Problem to solve:
Count the lines below that contain "Wensly". Give only the number.

Material for the task:
"""

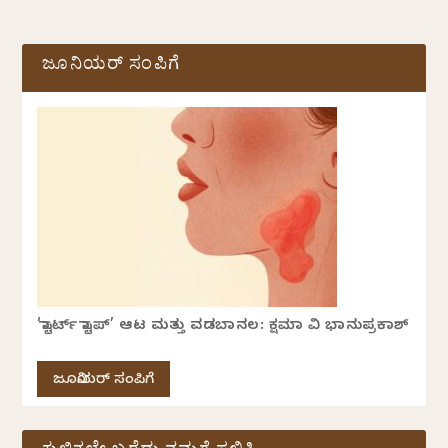
ಜೂನಿಯರ್ ಸಂಪಿಗೆ
‘ಸ್ಟಾರ್ಟ್ ಸ್ಟಾಪ್’ ಆಟ ಮತ್ತು ವಡಬಾನಲ: ಕ್ಷಮಾ ವಿ ಭಾನುಪ್ರಕಾಶ್
ಜೂನಿಯರ್ ಸಂಪಿಗೆ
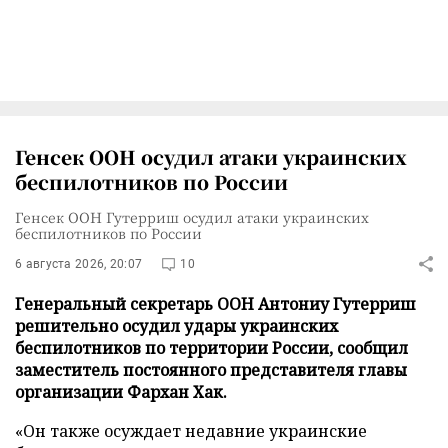
Генсек ООН осудил атаки украинских
беспилотников по России
Генсек ООН Гутерриш осудил атаки украинских
беспилотников по России
6 августа 2026, 20:07
10
Генеральный секретарь ООН Антониу Гутерриш
решительно осудил удары украинских
беспилотников по территории России, сообщил
заместитель постоянного представителя главы
организации Фархан Хак.
«Он также осуждает недавние украинские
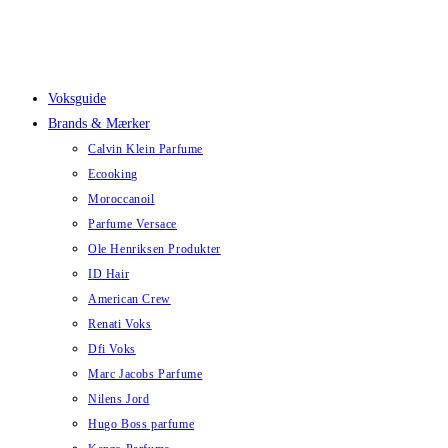
Skip
to
content
Voksguide
Brands & Mærker
Calvin Klein Parfume
Ecooking
Moroccanoil
Parfume Versace
Ole Henriksen Produkter
ID Hair
American Crew
Renati Voks
Dfi Voks
Marc Jacobs Parfume
Nilens Jord
Hugo Boss parfume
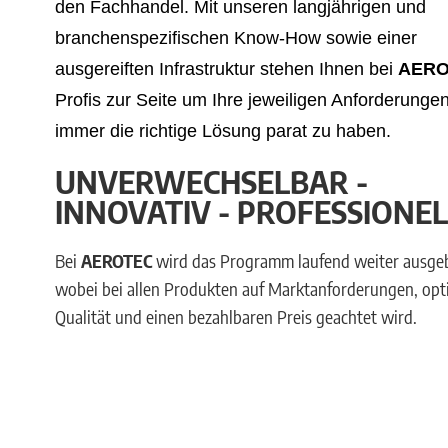
den Fachhandel. Mit unseren langjährigen und
branchenspezifischen Know-How sowie einer
ausgereiften Infrastruktur stehen Ihnen bei
AER
Profis zur Seite um Ihre jeweiligen Anforderunge
immer die richtige Lösung parat zu haben.
UNVERWECHSELBAR -
INNOVATIV - PROFESSIONEL
Bei
AEROTEC
wird das Programm laufend weiter ausge
wobei bei allen Produkten auf Marktanforderungen, opt
Qualität und einen bezahlbaren Preis geachtet wird.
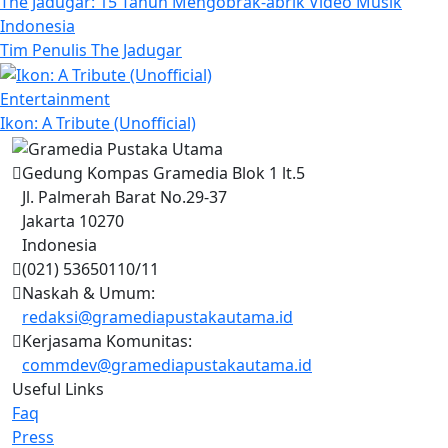
The Jadugar: 15 Tahun Mengobrak-abrik Video Musik
Indonesia
Tim Penulis The Jadugar
Entertainment
Ikon: A Tribute (Unofficial)
Gedung Kompas Gramedia Blok 1 lt.5
Jl. Palmerah Barat No.29-37
Jakarta 10270
Indonesia
(021) 53650110/11
Naskah & Umum:
redaksi@gramediapustakautama.id
Kerjasama Komunitas:
commdev@gramediapustakautama.id
Useful Links
Faq
Press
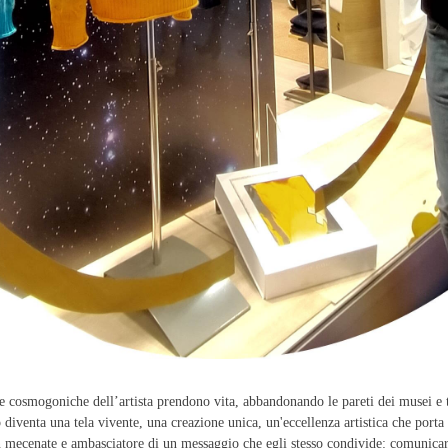
re cosmogoniche dell’artista prendono vita, abbandonando le pareti dei musei e 
diventa una tela vivente, una creazione unica, un'eccellenza artistica che porta 
n mecenate e ambasciatore di un messaggio che egli stesso condivide: comunicare v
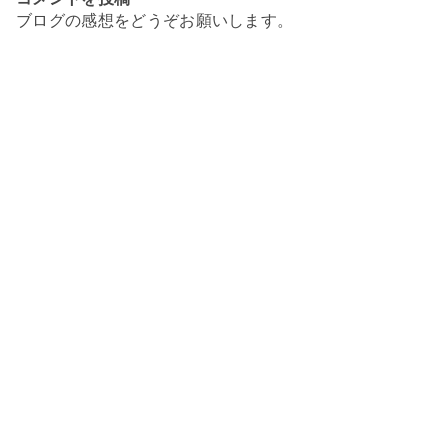
ブログの感想をどうぞお願いします。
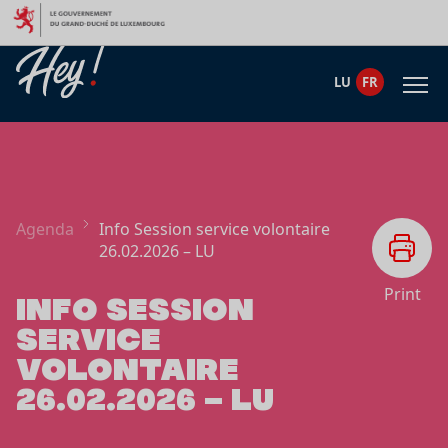
Aller au contenu
LU
FR
Agenda
Info Session service volontaire
26.02.2026 – LU
Print
INFO SESSION
SERVICE
VOLONTAIRE
26.02.2026 – LU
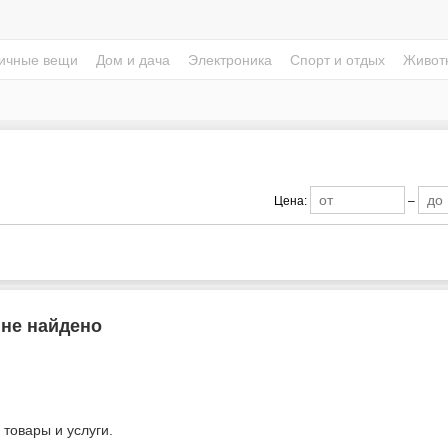
ичные вещи
Дом и дача
Электроника
Спорт и отдых
Живот
Цена:
–
 не найдено
 товары и услуги.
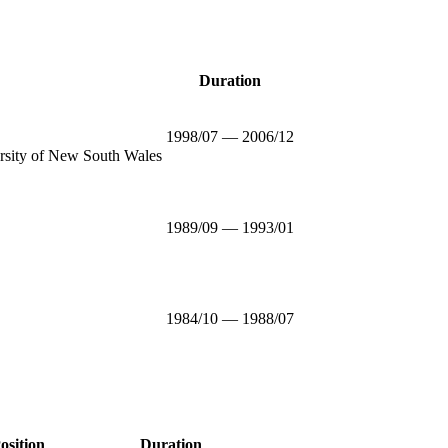
Duration
1998/07 — 2006/12
rsity of New South Wales
1989/09 — 1993/01
1984/10 — 1988/07
osition
Duration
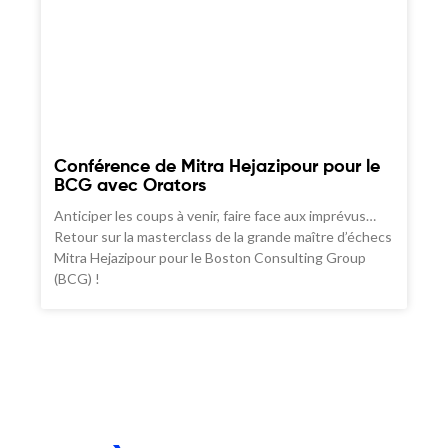
Conférence de Mitra Hejazipour pour le
BCG avec Orators
Anticiper les coups à venir, faire face aux imprévus…
Retour sur la masterclass de la grande maître d’échecs
Mitra Hejazipour pour le Boston Consulting Group
(BCG) !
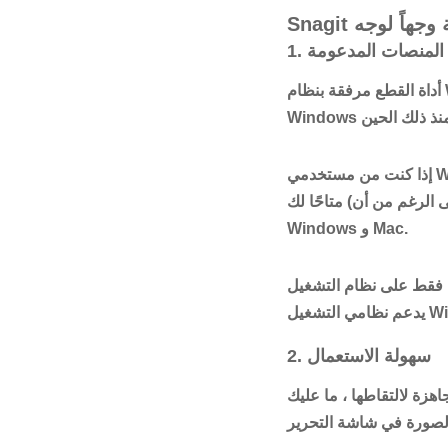
ة وجهاً لوجه
1. المنصات المدعومة
أداة القطع مرفقة بنظام Windows. ظهر لأول مرة في نظام التشغيل Windows Vista وأصبح جزءًا من حزمة
إذا كنت من مستخدمي Windows فقط ، فهذه ليست مشكلة. إذا كنت من مستخدمي Mac ، فلن يكون هذا التطبيق
متاحًا لك (على الرغم من أن MacOS له الحل الخاص به). من ناحية أخرى ، تم تطوير Snagit للعمل على أنظمة تشغيل
Windows و Mac.
Wi ، فإن Snagit هو الفائز الواضح هنا لأنه
2. سهولة الاستعمال
هزة لالتقاطها ، ما عليك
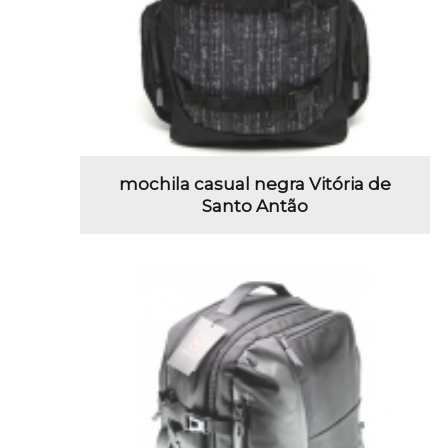
mochila casual negra Vitória de
Santo Antão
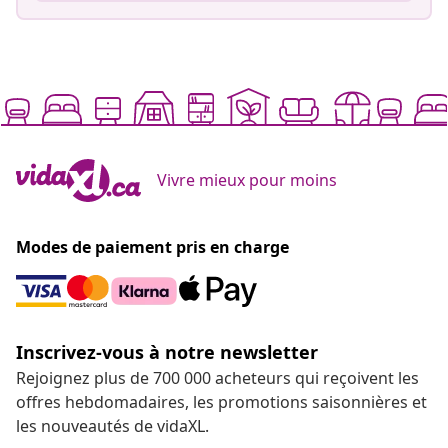
Vivre mieux pour moins
Modes de paiement pris en charge
Inscrivez-vous à notre newsletter
Rejoignez plus de 700 000 acheteurs qui reçoivent les
offres hebdomadaires, les promotions saisonnières et
les nouveautés de vidaXL.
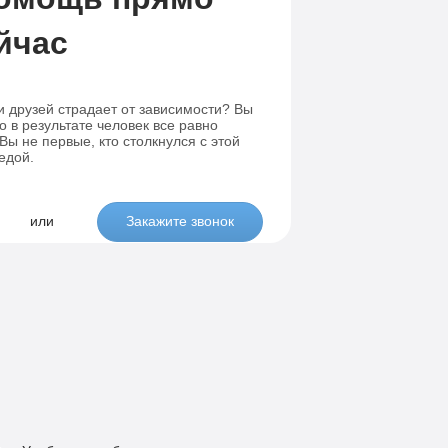
йчас
и друзей страдает от зависимости? Вы
о в результате человек все равно
ы не первые, кто столкнулся с этой
едой.
или
Закажите звонок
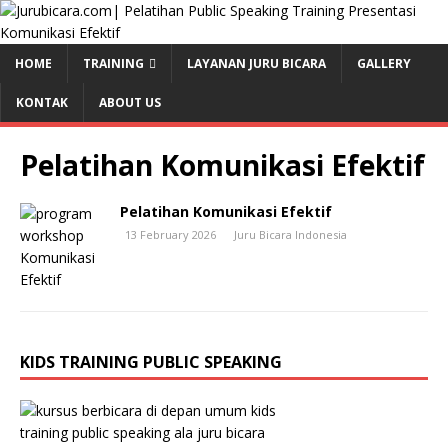
HOME
TRAINING
LAYANAN JURU BICARA
GALLERY
KONTAK
ABOUT US
Pelatihan Komunikasi Efektif
Pelatihan Komunikasi Efektif
13 February 2026
Juru Bicara Indonesia
KIDS TRAINING PUBLIC SPEAKING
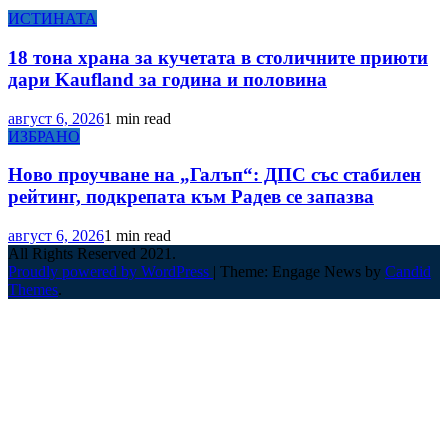
ИСТИНАТА
18 тона храна за кучетата в столичните приюти
дари Kaufland за година и половина
август 6, 2026
1 min read
ИЗБРАНО
Ново проучване на „Галъп“: ДПС със стабилен
рейтинг, подкрепата към Радев се запазва
август 6, 2026
1 min read
All Rights Reserved 2021.
Proudly powered by WordPress
|
Theme: Engage News by
Candid
Themes
.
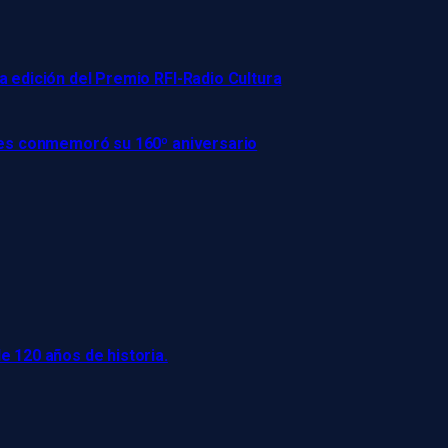
a edición del Premio RFI-Radio Cultura
ires conmemoró su 160º aniversario
e 120 años de historia.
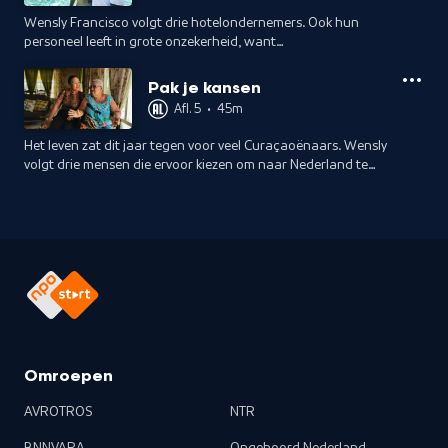
Wensly Francisco volgt drie hotelondernemers. Ook hun
personeel leeft in grote onzekerheid, want
nulurencontracten zijn de norm en als je dan werkloos thuis
zit, heb je niets om op terug te vallen.
Pak je kansen
Afl. 5
•
45m
Het leven zat dit jaar tegen voor veel Curaçaoënaars. Wensly
volgt drie mensen die ervoor kiezen om naar Nederland te
vertrekken. Sommigen bereiden zich goed voor, anderen
gaan juist op de bonnefooi.
Omroepen
AVROTROS
NTR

"""

Reply to the exercise:
2